I FIND Steve Canavan’s opinion that the two Australian DJs are blameless in nurse Jacinta Saldanha’s suicide difficult to accept (Gazette December 13).
People come in all sizes and shapes as they do in their mental makeup.
Some are thick skinned and stoical in adversity while others are overtly sensitive and cannot bear to live when things go wrong or when they face criticism or ridicule.
I feel Mrs Saldanha was one such and being an immigrant felt more vulnerable than her white colleagues would have had they been in a similar situation.
She knew she would be the butt of jokes for people around the world for a long time to come. We also do not know what pressure was put on her by her employers.
Had she been severely reprimanded or threatened with dismissal?
Unless we can be sure of all the facts it is not appropriate, in my opinion, to be so judgmental and exonerate the DJs completely.
I however entirely agree that his or her prank was neither malicious nor intended to hurt anyone.
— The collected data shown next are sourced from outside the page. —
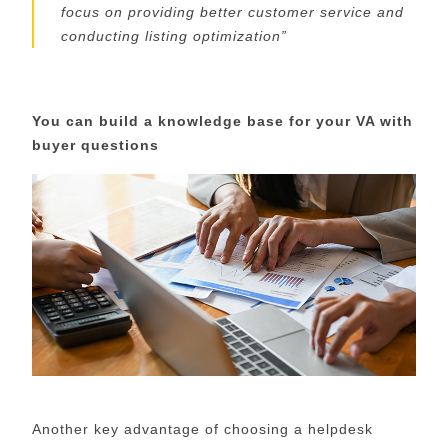
focus on
providing better customer service and
conducting listing optimization
”
You can build
a
knowledge base
for your VA with
buyer questions
Another key advantage of choosing a helpdesk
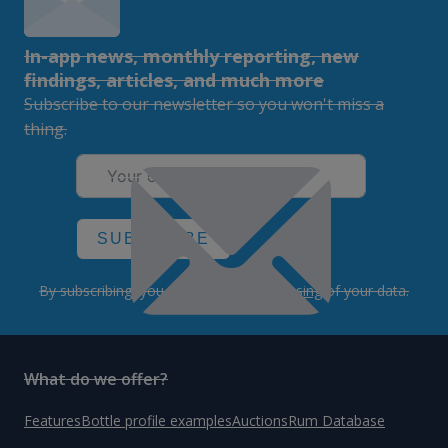
In-app news, monthly reporting, new
findings, articles, and much more
Subscribe to our newsletter so you won't miss a
thing.
SUBSCRIBE
By subscribing, you agree to the
processing
of your data.
What do we offer?
Features
Bottle profile examples
Auctions
Rum Database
Mr Canavan refers to the fact pranks such as this are nothing new.
However the import, significance and public interest in something like the current prank cannot be compared to the run of the mill practical jokes that he refers to.
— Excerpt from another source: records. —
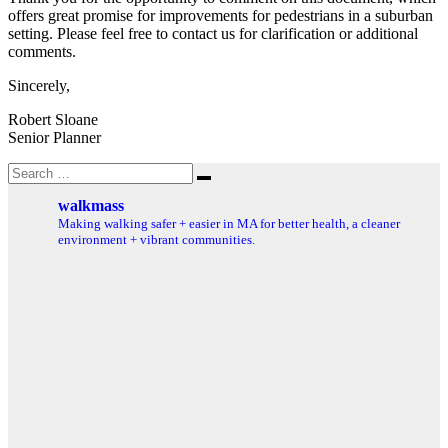
offers great promise for improvements for pedestrians in a suburban
setting. Please feel free to contact us for clarification or additional
comments.
Sincerely,
Robert Sloane
Senior Planner
Search
Search
for:
walkmass
Making walking safer + easier in MA for better health, a cleaner
environment + vibrant communities.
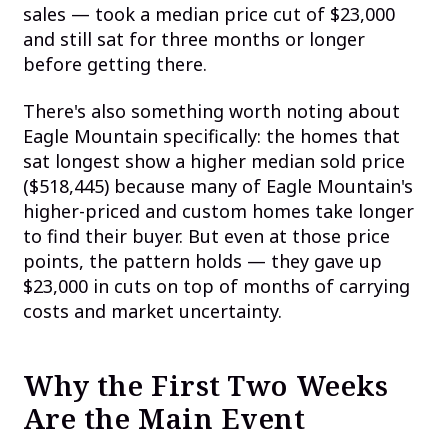
sales — took a median price cut of $23,000
and still sat for three months or longer
before getting there.
There's also something worth noting about
Eagle Mountain specifically: the homes that
sat longest show a higher median sold price
($518,445) because many of Eagle Mountain's
higher-priced and custom homes take longer
to find their buyer. But even at those price
points, the pattern holds — they gave up
$23,000 in cuts on top of months of carrying
costs and market uncertainty.
Why the First Two Weeks
Are the Main Event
I think the DJs must and should bear at least some responsibility for the tragic event.
DR K.S. VASUDEV
EVERYWHERE, the comments about safety and regulation of fracking concentrate on the earth tremors and consequent seismic issues.
But I have grave concern that it becomes accepted wisdom that this is all that needs regulation and monitoring.
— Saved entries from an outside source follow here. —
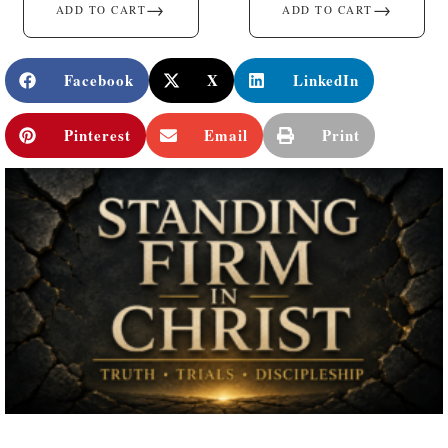
→
→
ADD TO CART
ADD TO CART
Facebook
X
LinkedIn
Pinterest
Email
Print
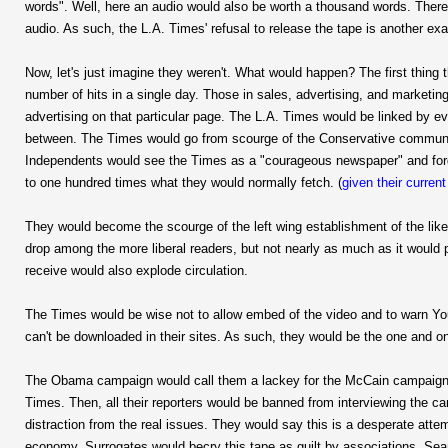
words". Well, here an audio would also be worth a thousand words. There 
audio. As such, the L.A. Times' refusal to release the tape is another e
Now, let's just imagine they weren't. What would happen? The first thing
number of hits in a single day. Those in sales, advertising, and marketin
advertising on that particular page. The L.A. Times would be linked by 
between. The Times would go from scourge of the Conservative communit
Independents would see the Times as a "courageous newspaper" and forgiv
to one hundred times what they would normally fetch. (
given their curren
They would become the scourge of the left wing establishment of the like
drop among the more liberal readers, but not nearly as much as it would 
receive would also explode circulation.
The Times would be wise not to allow embed of the video and to warn You 
can't be downloaded in their sites. As such, they would be the one and on
The Obama campaign would call them a lackey for the McCain campaign a
Times. Then, all their reporters would be banned from interviewing the 
distraction from the real issues. They would say this is a desperate atte
economy. Surrogates would becry this tape as guilt by associations. Sea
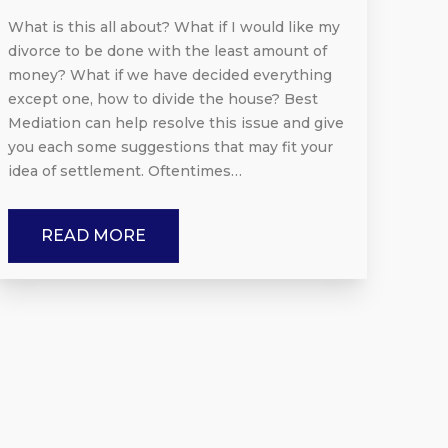
What is this all about? What if I would like my
divorce to be done with the least amount of
money? What if we have decided everything
except one, how to divide the house? Best
Mediation can help resolve this issue and give
you each some suggestions that may fit your
idea of settlement. Oftentimes…
READ MORE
Current regulations are those applied offshore and simple onshore drilling.
There are technical issues in fracking, most notably the huge quantities of water used, the contaminants that water picks up and brings with it on return to the surface, and then what to do with it, for which there are no sensible and adequate regulations.
Secondly, although a single monitoring agency is proposed there is little detail of how it will be staffed and operate.
Finally the importance of the Lancashire County Council debate initiated and led by Coun Bill Winlow cannot be overstated. Councillors from every political party that attended the meeting, including those who have historically been hostile to the whole idea of fracking, voted in favour of the motion.
Lancashire County Council has planning authority over fracking and now has a clear and universally approved policy for dealing with it.
AFTER reading the heart-warming request by Father Anthony, on behalf of the Rainbow Bridge Sanctuary for abandoned cats (Letters November 30), I would just like to say that in these uncertain times it is re-assuring to know that we can still care for our fellow creatures as well as for each other. When life can be such a struggle at times, it is so easy for us to ignore what has been given to us to enrich our lives, whether it is our pets or the wildlife and beauty of the planet.
COUN Fred Jackson says “We are currently carrying out a review of the town centre to see where the congestion is taking place.
“One of the difficulties we have is Blackpool’s roads were designed when there were fewer cars on the road” (Gazette December 18). When there were fewer cars (and far more pedestrians) on the road, Central Promenade was designed with two lanes in each direction as a major thoroughfare.
Now, thanks to the Council’s efforts, it is crumbling crawl-causing hazards and congestion throughout the vicinity. How long does it take to say “sorry, we got it wrong” and put it right?
Not in this council’s vocabulary I fear.